Words by Morgan Mangan

Along with Fugazi and Wet Lips, Minor Threat were leading the way in making live music financially accessible to everyone.

In the ‘80s hardcore and punk scene, the idea of charging low costs for gigs became a huge part of what the genre was about. Minor Threat, led by frontman Ian MacKaye, became advocates for the notion to make shows as affordable as possible. Once supporting The Damned in Washington D.C., MacKaye voluntarily cut the bands pay in half when he found out tickets were $13.50.

Don’t take ‘Cashing In’ off Minor Threat’s 1983 record Out of Step, too literally. “The trouble with money, is that I want more/so let’s raise the price at the door/how much tonight? Three dollars or four?/you know we’ll make a million when we go on tour.”

Other bands of that period followed along in similar fashion including Circle One, a hardcore outfit from California, who’s singer John Macias founded P.U.N.X., an organisation that promoted and booked shows and never charged over $5.
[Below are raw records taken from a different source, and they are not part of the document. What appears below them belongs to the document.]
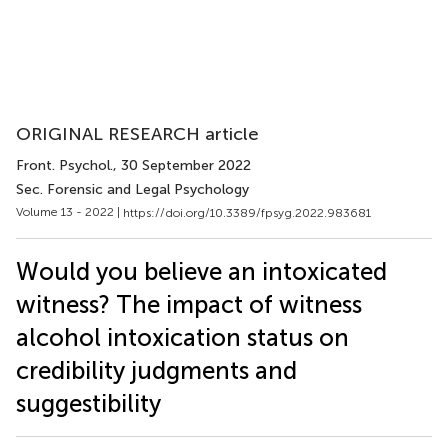
ORIGINAL RESEARCH article
Front. Psychol.
, 30 September 2022
Sec. Forensic and Legal Psychology
Volume 13 - 2022 |
https://doi.org/10.3389/fpsyg.2022.983681
Would you believe an intoxicated
witness? The impact of witness
alcohol intoxication status on
credibility judgments and
suggestibility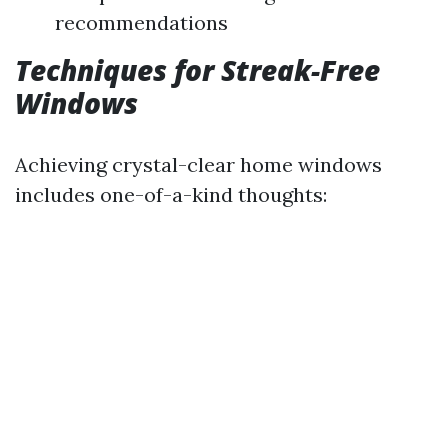
recommendations
Techniques for Streak-Free
Windows
Achieving crystal-clear home windows
includes one-of-a-kind thoughts: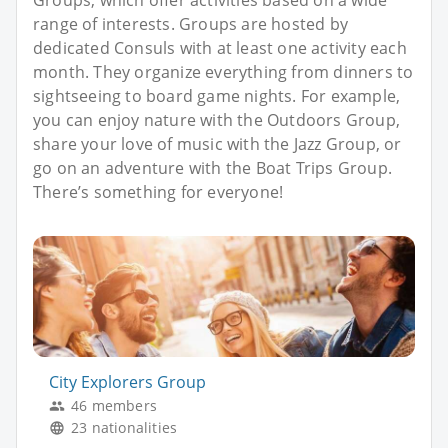
range of interests. Groups are hosted by
dedicated Consuls with at least one activity each
month. They organize everything from dinners to
sightseeing to board game nights. For example,
you can enjoy nature with the Outdoors Group,
share your love of music with the Jazz Group, or
go on an adventure with the Boat Trips Group.
There’s something for everyone!
City Explorers Group
46 members
23 nationalities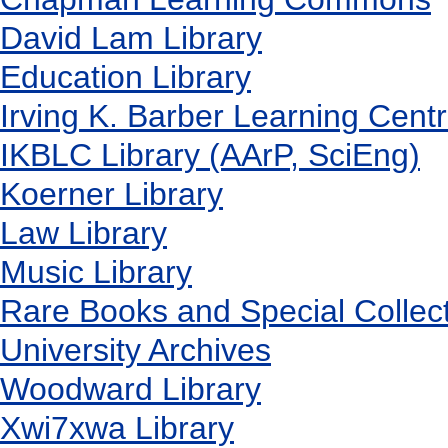
David Lam Library
Education Library
Irving K. Barber Learning Cent
IKBLC Library (AArP, SciEng)
Koerner Library
Law Library
Music Library
Rare Books and Special Collec
University Archives
Woodward Library
X
wi7
x
wa Library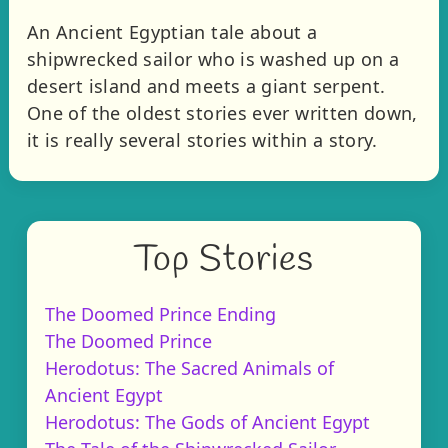
An Ancient Egyptian tale about a
shipwrecked sailor who is washed up on a
desert island and meets a giant serpent.
One of the oldest stories ever written down,
it is really several stories within a story.
Top Stories
The Doomed Prince Ending
The Doomed Prince
Herodotus: The Sacred Animals of
Ancient Egypt
Herodotus: The Gods of Ancient Egypt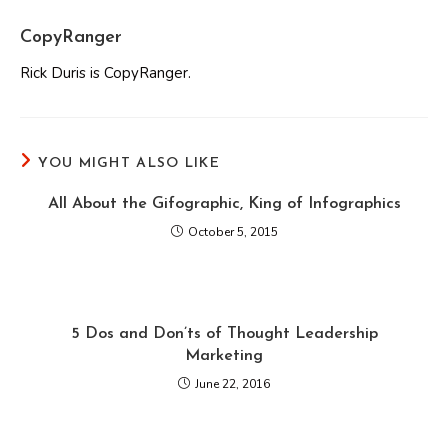
CopyRanger
Rick Duris is CopyRanger.
YOU MIGHT ALSO LIKE
All About the Gifographic, King of Infographics
October 5, 2015
5 Dos and Don’ts of Thought Leadership
Marketing
June 22, 2016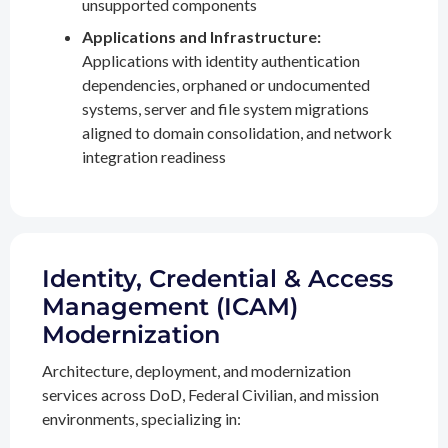
unsupported components
Applications and Infrastructure:
Applications with identity authentication
dependencies, orphaned or undocumented
systems, server and file system migrations
aligned to domain consolidation, and network
integration readiness
Identity, Credential & Access
Management (ICAM)
Modernization
Architecture, deployment, and modernization
services across DoD, Federal Civilian, and mission
environments, specializing in: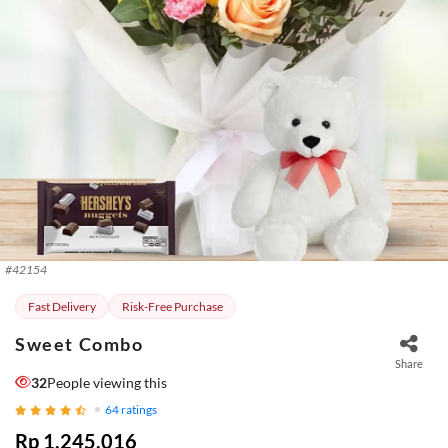
#
42154
Fast Delivery
Risk-Free Purchase
Sweet Combo
Share
32
People viewing this
64
ratings
Rp 1.245.016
MacKaye didn’t fall short on the idea of a low cover charge after Minor Threat came to a close. Forming Fugazi in 1987, he set the ground rules whereby they only played at all-ages shows and always stuck to a $5 cover charge. Their logic being, $5 was affordable to most and meant the person working the door didn’t have to make change.
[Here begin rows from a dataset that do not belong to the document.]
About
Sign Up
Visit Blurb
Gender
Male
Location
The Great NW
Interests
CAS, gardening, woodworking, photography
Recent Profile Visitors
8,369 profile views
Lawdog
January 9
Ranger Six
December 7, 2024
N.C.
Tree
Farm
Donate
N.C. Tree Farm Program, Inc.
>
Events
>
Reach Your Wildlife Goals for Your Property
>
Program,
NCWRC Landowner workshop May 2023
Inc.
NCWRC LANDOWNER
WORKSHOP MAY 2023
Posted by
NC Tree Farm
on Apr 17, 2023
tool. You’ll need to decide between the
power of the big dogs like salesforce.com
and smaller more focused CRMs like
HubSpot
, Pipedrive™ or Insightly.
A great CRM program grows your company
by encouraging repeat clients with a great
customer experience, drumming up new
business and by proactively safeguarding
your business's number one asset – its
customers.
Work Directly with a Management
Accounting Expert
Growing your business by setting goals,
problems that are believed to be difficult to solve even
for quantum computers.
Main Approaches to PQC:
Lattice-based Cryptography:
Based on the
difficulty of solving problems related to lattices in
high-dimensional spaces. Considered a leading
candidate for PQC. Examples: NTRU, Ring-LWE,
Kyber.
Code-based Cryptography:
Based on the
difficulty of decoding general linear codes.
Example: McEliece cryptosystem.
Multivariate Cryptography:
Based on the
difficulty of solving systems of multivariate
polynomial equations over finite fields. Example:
Charging only $5 in 1987 wasn’t an easy task, the band had to be strategic with tours and managing the band. They saved money by rarely staying in paid accommodation, routing tours in a way that saved both time and petrol, eating very little and saving money on a booker and band manager with MacKaye taking up both these roles. Yet these weren’t the only challenges, as guitarist Guy Picciotto once said, “When it’s five bucks, you get every jackass on the street who has five bucks and nothing to do that night.”

Times have changed and $5 can’t buy as much as it could 40 years ago. Thankfully, Melbourne’s many venues have given musicians the ability to play free shows yet still provide guaranteed pay for playing. The Tote and John Curtin front bars, Post Office Hotel, The Retreat, Edinburgh Castle, Some Velvet Morning and Compass Pizza are just a few examples of venues regularly hosting free gigs.
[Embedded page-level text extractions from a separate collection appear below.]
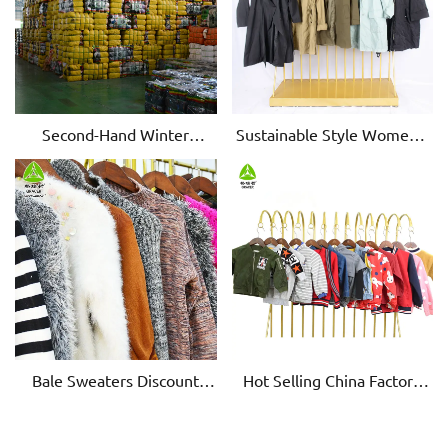
Second-Hand Winter
Sustainable Style Women's
Dresses: Stylish & Warm
Second-Hand Windbreakers
Bale Sweaters Discount
Hot Selling China Factory
Women's Clothing
Children Winter Wear Used
Clearance Women's
Clothing In Bales
Clothing Wholesale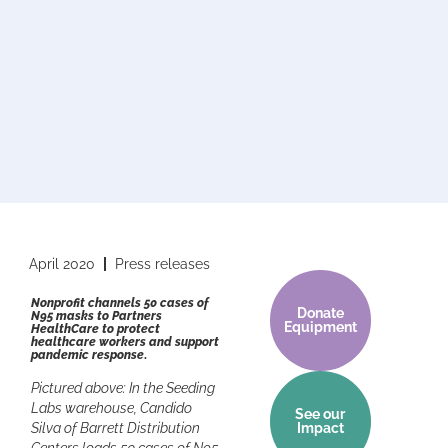
April 2020
Press releases
Nonprofit channels 50 cases of
Donate
N95 masks to Partners
Equipment
HealthCare to protect
healthcare workers and support
pandemic response
.
Pictured above: In the Seeding
Labs warehouse, Candido
See our
Silva of Barrett Distribution
Impact
Centers loads 50 cases of N95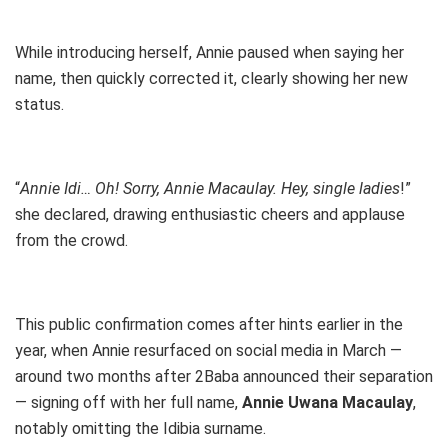
While introducing herself, Annie paused when saying her
name, then quickly corrected it, clearly showing her new
status.
“
Annie Idi… Oh! Sorry, Annie Macaulay. Hey, single ladies
!”
she declared, drawing enthusiastic cheers and applause
from the crowd.
This public confirmation comes after hints earlier in the
year, when Annie resurfaced on social media in March —
around two months after 2Baba announced their separation
— signing off with her full name,
Annie Uwana Macaulay
,
notably omitting the Idibia surname.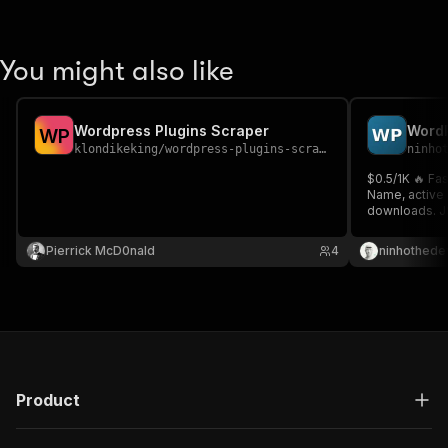
You might also like
Wordpress Plugins Scraper
W
P
klondikeking
/
wordpress-plugins-scraper
ninho
$0.5/1K 🔥 Fa
Name, active i
downloads. JS
Search or list
market resea
Pierrick McD0nald
4
ninhothede
Product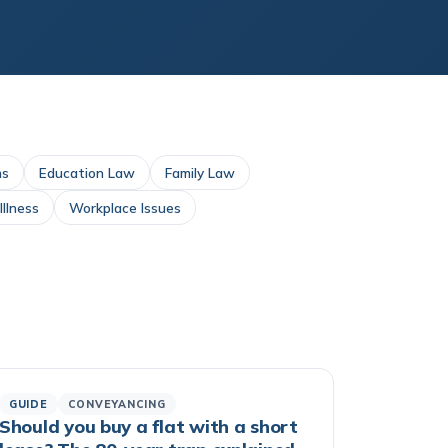
ms
Education Law
Family Law
llness
Workplace Issues
GUIDE
CONVEYANCING
Should you buy a flat with a short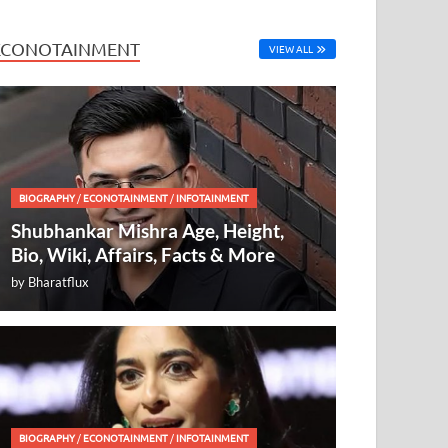
ECONOTAINMENT
VIEW ALL
BIOGRAPHY
/
ECONOTAINMENT
/
INFOTAINMENT
Shubhankar Mishra Age, Height,
Bio, Wiki, Affairs, Facts & More
by
Bharatflux
BIOGRAPHY
/
ECONOTAINMENT
/
INFOTAINMENT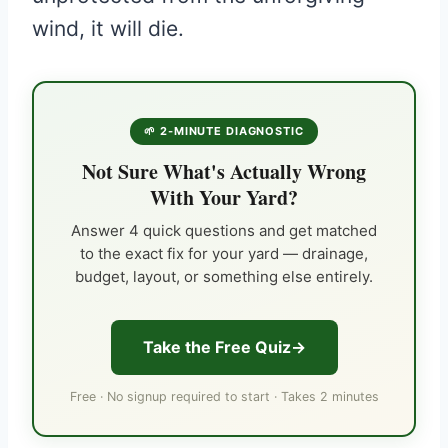
wind, it will die.
🌱 2-MINUTE DIAGNOSTIC
Not Sure What's Actually Wrong
With Your Yard?
Answer 4 quick questions and get matched
to the exact fix for your yard — drainage,
budget, layout, or something else entirely.
Take the Free Quiz
Free · No signup required to start · Takes 2 minutes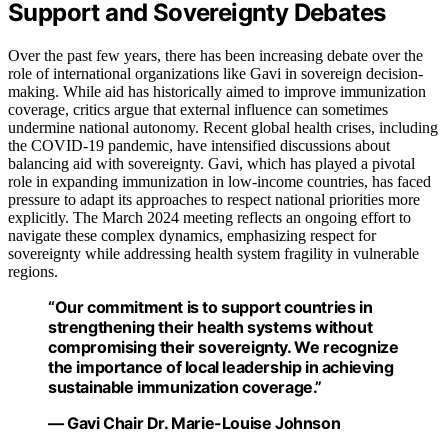
Support and Sovereignty Debates
Over the past few years, there has been increasing debate over the
role of international organizations like Gavi in sovereign decision-
making. While aid has historically aimed to improve immunization
coverage, critics argue that external influence can sometimes
undermine national autonomy. Recent global health crises, including
the COVID-19 pandemic, have intensified discussions about
balancing aid with sovereignty. Gavi, which has played a pivotal
role in expanding immunization in low-income countries, has faced
pressure to adapt its approaches to respect national priorities more
explicitly. The March 2024 meeting reflects an ongoing effort to
navigate these complex dynamics, emphasizing respect for
sovereignty while addressing health system fragility in vulnerable
regions.
“Our commitment is to support countries in
strengthening their health systems without
compromising their sovereignty. We recognize
the importance of local leadership in achieving
sustainable immunization coverage.”
— Gavi Chair Dr. Marie-Louise Johnson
When a free gig isn’t possible, there are still bands taking matters into their own hands to make music accessible. For WETFEST 4 in 2018, Wet Lips presented ticket buyers with the choice to buy a ticket for someone else to attend. When purchasing online tickets, if you were willing and financially able, you could pay for the price of two tickets and Wet Lips would make these tickets available to others who were unable to afford their own.

These are just a few of the examples where punk helped make live music cheaper, more available and more accessible.